ARM: Nope. I'm cool.
Me: So I'll assume that the huge wet spot on the front of your jeans isn't urine, and that you're not incontinent.
ARM: Nah. That's not urine.
Me: Good.
ARM: I think it's bile. I think I'm urinating bile. It stings. I'm cold. Is it game time? I'm cold. I just want to wrap myself in red-white-and-blue bunting and go to sleep. Will you stay with me? Oh, god, another wave is coming. I need to ride the wave. Here's a spoon. Make sure I don't swallow my tongue. Here comes the wave. Ride the wave. I'm cold.
Really, I'm a lot of fun when the Giants make the playoffs. But there's something to, you know, being able to relax.
This period of relaxation allows me to calmly discuss who would be the 2009 playoff goat in that alternate reality. Who would have given us the Candy Maldonado sliding non-catch? Who would have given us the Shawn Estes baserunning magic? Who would have given us the Jose Cruz, Jr. clank of Gold Glove irony? There are a few different directions you could go:
The obvious
Eugenio Velez misjudging a fly ball in the ninth inning. Fred Lewis muffing a fly ball, then stepping on his sunglasses as he tries to pick the ball up. Ryan Garko popping up to shallow left in ten straight appearances with the bases loaded. Bobby Howry allowing walkoff home runs even when the Giants play at home. These kinds of scenarios would be entirely predictable, even if some of the scenarios represent an overblown portion of a player's overall contribution.
The surprise
This is more like the Jose Cruz, Jr. thing.
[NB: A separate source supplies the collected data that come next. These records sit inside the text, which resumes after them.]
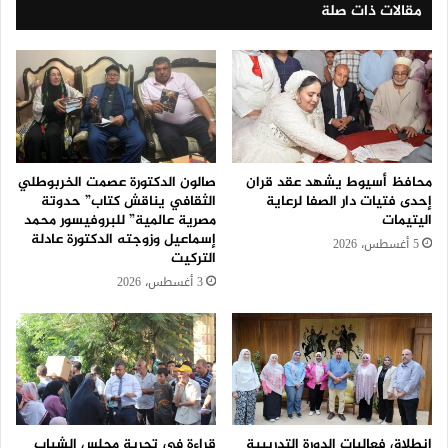
مقالات ذات صلة
محافظ أسيوط يشهد عقد قران
صالون الدكتورة عصمت الخربوطلي
إحدى فتيات دار الصفا لرعاية
الثقافي يناقش كتاب” حدوتة
اليتيمات
مصرية عالمية” للبروفيسور محمد
إسماعيل وزوجته الدكتورة عادلة
5 أغسطس، 2026
التركيت
3 أغسطس، 2026
انطلاق فعاليات الدورة التدريبية
قراءة في تجربة مجلس الشباب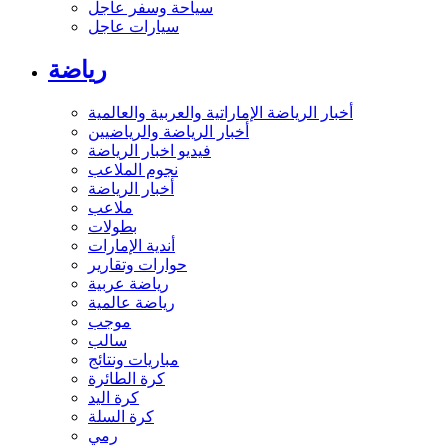
سياحة وسفر عاجل
سيارات عاجل
رياضة
أخبار الرياضة الإماراتية والعربية والعالمية
أخبار الرياضة والرياضيين
فيديو اخبار الرياضة
نجوم الملاعب
أخبار الرياضة
ملاعب
بطولات
أندية الإمارات
حوارات وتقارير
رياضة عربية
رياضة عالمية
موجب
سالب
مباريات ونتائج
كرة الطائرة
كرة اليد
كرة السلة
رمي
Someone does something well all season, and then stinks up a single play to ruin all of the good that preceded it. Tim Lincecum walking seven in three innings. Pablo Sandoval hitting into a double play every time he comes up with runners on base. An error by Travis Ishikawa after he comes into the game as a defensive replacement.
The Barry Zito
Somehow, the stars align to get Zito the start of the fifth game of the Divisional Series. He pitches like the Zito of old. Not old-old, like when he won the Cy Young, but new-old, like when he started with the Giants. Certainly not new-new, which is more like old-new, and we're all fine with that Zito. I forget where this is going, but no matter how well Zito pitches for the Giants in a given year, if he gets knocked around in a crucial playoff start, all we'd hear that offseason is "$126 million! $126 million!"
The ultimate humiliation
Scrapping through the Divisional Series and the NLCS to get to the World Series...only to get manhandledly swept by the Yankees. That isn't a real word yet, but it would have entered the lexicon after a four-game romp that would have made 1989 look like a collection of nail-biters. There isn't a current adverb that could really get across a 34-2 series run differential. Manhandedly would have done nicely, though.
The ultimate pain
Losing to the Dodgers in the NLCS. On a walk-off home run by Andre Ethier. With Russell Martin on base. Who got there after a blown call at first with two outs in the ninth in Game Seven with the Giants up by one. I mean, use your imagination, folks. This could have been an all-time, give-up-baseball-for-needlepoint kind of season.
So this is an Open Sour Grapes Post. How would the Giants have broken your heart in the 2009 playoffs? Because they wouldn't have won the World Series. Definitely not. There wasn't a chance. And I bet those grapes I can't reach are totally sour. Like, yuck. My cheeks are puckering just thinking about them.